> **Exercise directions**:
Locate every line in the material below that has the word "avsnitt". Copy each of those lines.

> **Dataset entries**:

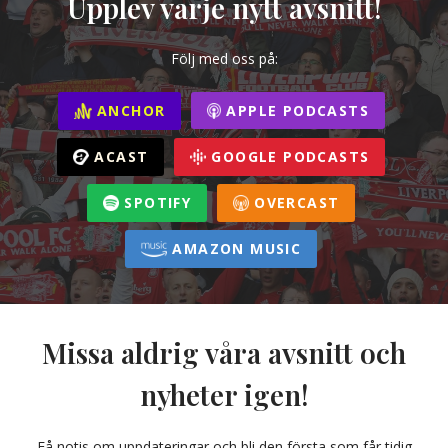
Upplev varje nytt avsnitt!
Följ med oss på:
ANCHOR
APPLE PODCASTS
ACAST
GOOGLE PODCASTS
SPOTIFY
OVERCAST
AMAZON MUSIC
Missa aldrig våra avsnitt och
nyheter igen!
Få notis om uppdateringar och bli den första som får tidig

==

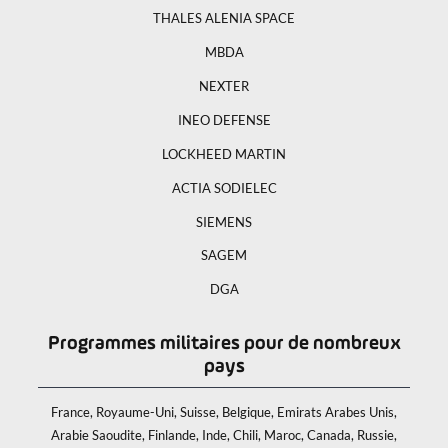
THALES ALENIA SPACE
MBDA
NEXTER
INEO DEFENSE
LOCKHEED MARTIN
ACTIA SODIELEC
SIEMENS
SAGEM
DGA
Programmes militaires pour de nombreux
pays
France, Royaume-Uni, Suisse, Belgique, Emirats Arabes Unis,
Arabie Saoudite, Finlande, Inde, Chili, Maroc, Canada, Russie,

==

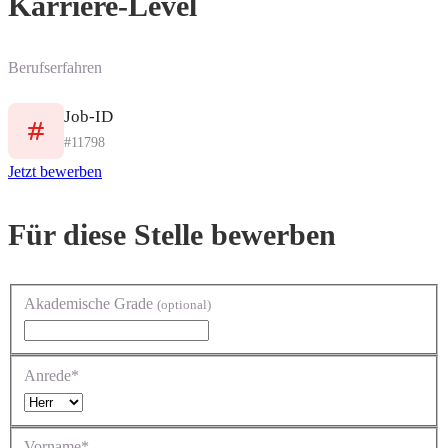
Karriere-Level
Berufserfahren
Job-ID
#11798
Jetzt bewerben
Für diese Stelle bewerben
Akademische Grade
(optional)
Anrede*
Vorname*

> **Output of the exercise**:
Upplev varje nytt avsnitt!
Missa aldrig våra avsnitt och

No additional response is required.